**Exercise prompt**
Your response should consist solely of the lines from the one containing "Accueil (73, 423)" through the end of the data, copied exactly.

----

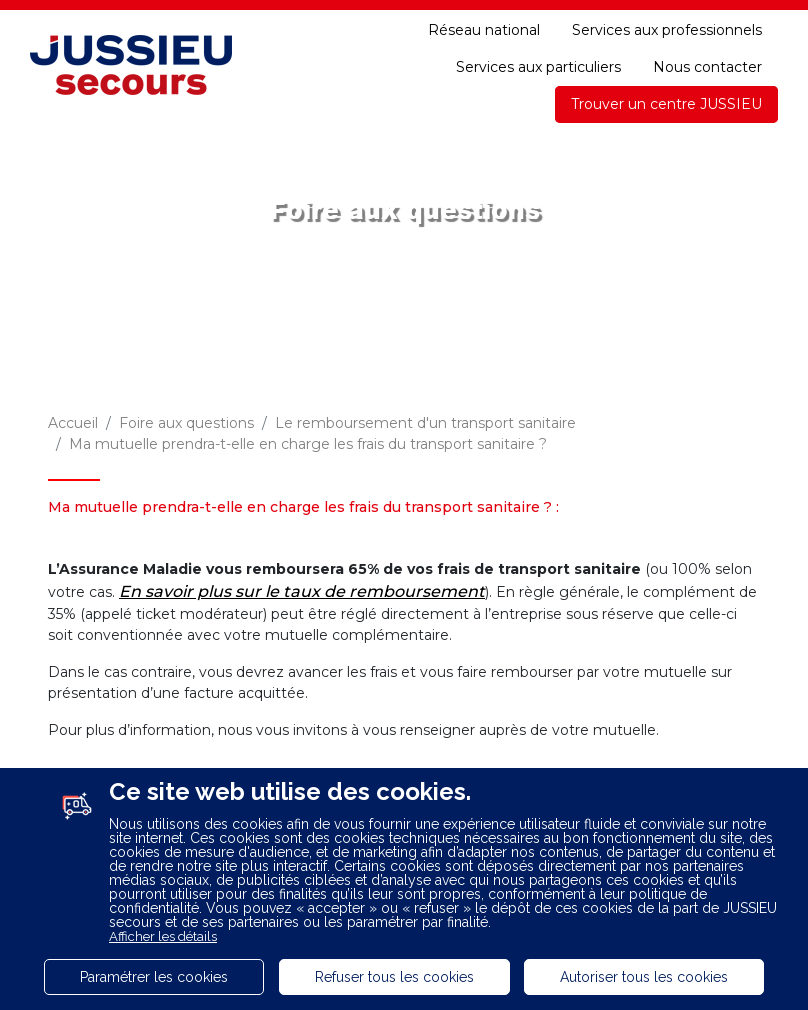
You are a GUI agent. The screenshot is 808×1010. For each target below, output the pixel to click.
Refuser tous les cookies (394, 977)
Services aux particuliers (538, 67)
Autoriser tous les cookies (644, 977)
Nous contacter (707, 67)
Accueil (73, 423)
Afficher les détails (163, 936)
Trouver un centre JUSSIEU (666, 104)
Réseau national (484, 30)
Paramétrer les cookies (154, 977)
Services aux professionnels (667, 30)
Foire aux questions (186, 423)
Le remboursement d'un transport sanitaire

----

**Answer to this task**
Accueil (73, 423)
Afficher les détails (163, 936)
Trouver un centre JUSSIEU (666, 104)
Réseau national (484, 30)
Paramétrer les cookies (154, 977)
Services aux professionnels (667, 30)
Foire aux questions (186, 423)
Le remboursement d'un transport sanitaire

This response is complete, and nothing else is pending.